Derek and Ethan love Michelle and want to keep her alive. In rehab she dreams of conquering her addiction - whose baffling nature the boys don't necessarily understand - of being a support to accomplished, independent sons and an adoring and adored grandma to their kids. It's a tragic, touching dream, because it seems so far away. She might succeed, but so many addicts fail.

Addiction movies wind up being fatalistic, cynical, melodramatic, depressing, with a touch of false uplift: you can't really win. Sisley has made an honest try, but, reflecting his own point of view, his focus winds up being on the two brothers, who aren't the problem and can't be the solution either. However, they play well together, seeming more and more fraternal, and we sympathize for them. They may come to seem more like an attractive distraction than an illustration of the terrible dysfunction created in a family by chronic drug dependency. But perhaps Sisley means to convey the silent, low-key way that prescription drugs invade lives. Though the ending is a bit blurry here, the implication is clear: Ethan is going away to Brown - but for some reason switching from English to biology. Perhaps he's going to find a pill to cure opioid addiction. Good luck with that. Is Derek going to slip away too, while Michelle continues in her deadly cycles? Unclear. It might look as if the filmmaker has split himself into two characters, one who leaves and one who stays, but Sisley grew up as one of four brothers. The feature began as a short film at the 2015 Berlinale, after winning a jury award at Slamdance.

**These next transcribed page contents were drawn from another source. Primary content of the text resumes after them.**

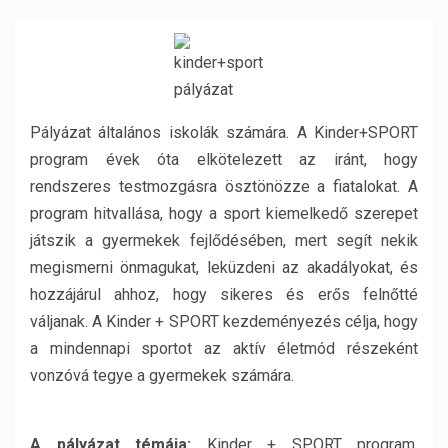
Pályázat általános iskolák számára. A Kinder+SPORT
program évek óta elkötelezett az iránt, hogy
rendszeres testmozgásra ösztönözze a fiatalokat. A
program hitvallása, hogy a sport kiemelkedő szerepet
játszik a gyermekek fejlődésében, mert segít nekik
megismerni önmagukat, leküzdeni az akadályokat, és
hozzájárul ahhoz, hogy sikeres és erős felnőtté
váljanak. A Kinder + SPORT kezdeményezés célja, hogy
a mindennapi sportot az aktív életmód részeként
vonzóvá tegye a gyermekek számára.
A pályázat témája:
Kinder + SPORT program,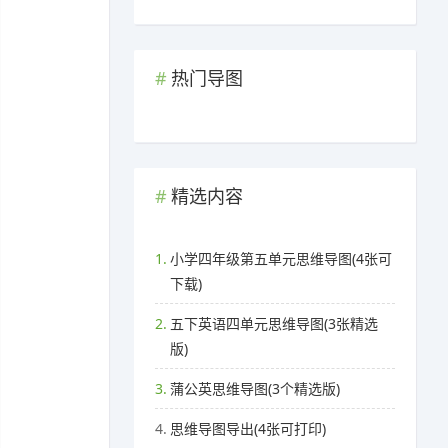
热门导图
精选内容
1.
小学四年级第五单元思维导图(4张可
下载)
2.
五下英语四单元思维导图(3张精选
版)
3.
蒲公英思维导图(3个精选版)
4.
思维导图导出(4张可打印)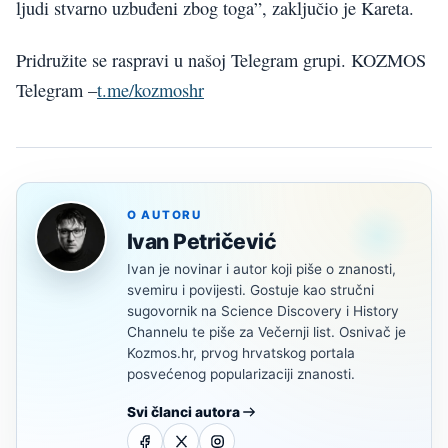
ljudi stvarno uzbuđeni zbog toga”, zaključio je Kareta.
Pridružite se raspravi u našoj Telegram grupi. KOZMOS
Telegram –
t.me/kozmoshr
O AUTORU
Ivan Petričević
Ivan je novinar i autor koji piše o znanosti,
svemiru i povijesti. Gostuje kao stručni
sugovornik na Science Discovery i History
Channelu te piše za Večernji list. Osnivač je
Kozmos.hr, prvog hrvatskog portala
posvećenog popularizaciji znanosti.
Svi članci autora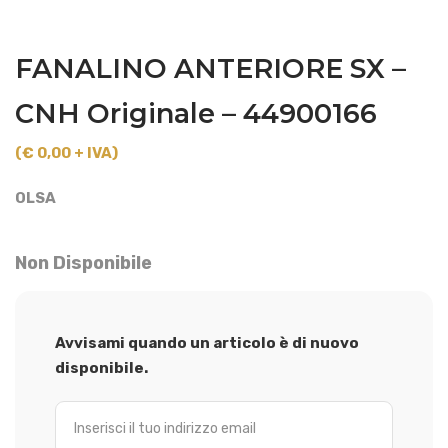
FANALINO ANTERIORE SX –
CNH Originale – 44900166
(€ 0,00 + IVA)
OLSA
Non Disponibile
Avvisami quando un articolo è di nuovo
disponibile.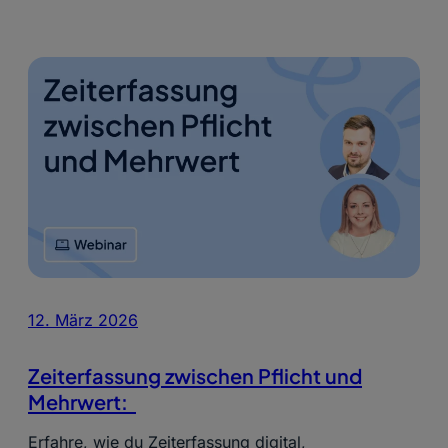
12. März 2026
Zeiterfassung zwischen Pflicht und
Mehrwert:
Erfahre, wie du Zeiterfassung digital,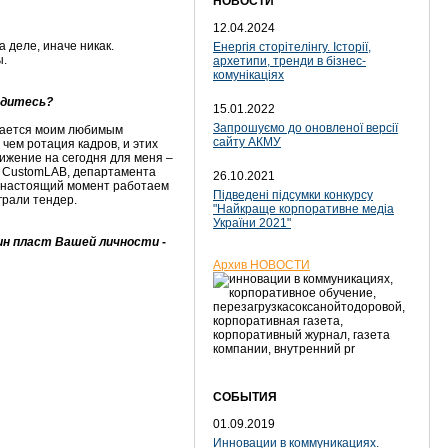
НОВОСТИ
12.04.2024
а деле, иначе никак.
Енергія сторітелінгу. Історії,
ы.
архетипи, тренди в бізнес-
комунікаціях
рдитесь?
15.01.2022
Запрошуємо до оновленої версії
стается моим любимым
сайту АКМУ
чем ротация кадров, и этих
тижение на сегодня для меня –
ия CustomLAB, департамента
26.10.2021
 в настоящий момент работаем
Підведені підсумки конкурсу
грали тендер.
"Найкраще корпоративне медіа
України 2021"
ин пласт Вашей личности -
Архив НОВОСТИ
СОБЫТИЯ
01.09.2019
Инновации в коммуникациях.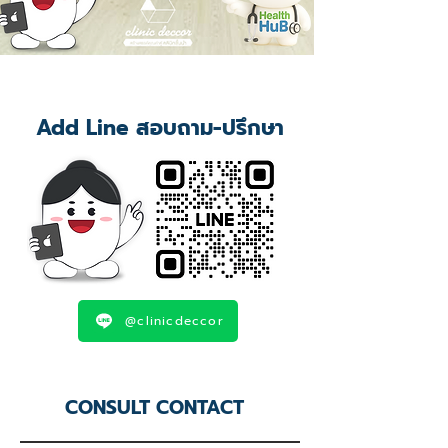
Add Line สอบถาม-ปรึกษา
@clinicdeccor
CONSULT CONTACT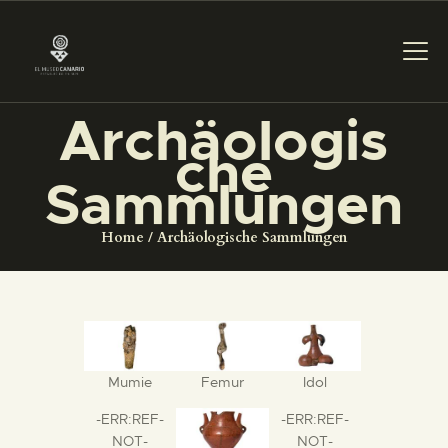
Archäologis
che
DAS MUSEUM
Sammlungen
DIENSTLEISTUNGEN
Home
Archäologische Sammlungen
DIGITALE RESSOURCEN
DEUTSCH
Mumie
Femur
Idol
DAS MUSEUM
-ERR:REF-
-ERR:REF-
NOT-
NOT-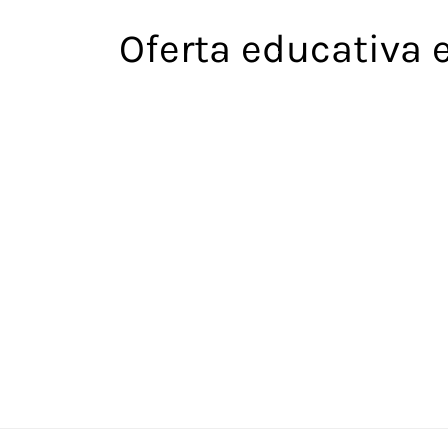
Saltar
Oferta educativa 
al
contenido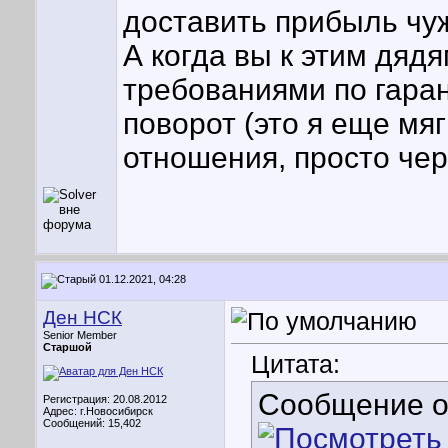
доставить прибыль чу
А когда вы к этим дяд
требованиями по гаран
поворот (это я еще мяг
отношения, просто чер
01.12.2021, 04:28
Ден НСК
Senior Member
Старшой
Цитата:
Сообщение 
Регистрация: 20.08.2012
Адрес: г.Новосибирск
Сообщений: 15,402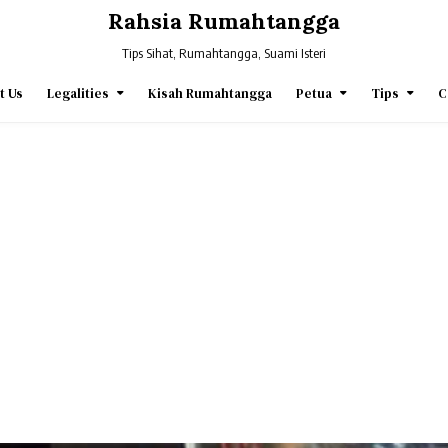
Rahsia Rumahtangga
Tips Sihat, Rumahtangga, Suami Isteri
t Us
Legalities
Kisah Rumahtangga
Petua
Tips
C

Stay Awake in its feature form wound up being the opening night film at the Berlinale this year and now also at San Francisco on the strength of that youthful attractiveness, the talent of the actors, and the urgency of the opioid drug addiction problem.

Stat Awake, 94 mins., debuted at the 2022 Berlinale Feb. 3, 2022, where it won the German Arthouse Cinema Award and the Generation Youth Jury Special Mention. It showed Apr. 21, 2022 as the Opening Night film at the SFIFF. Theatrical opening from May 19, 2023 starting at Film Forum. Metacritic rating 62%.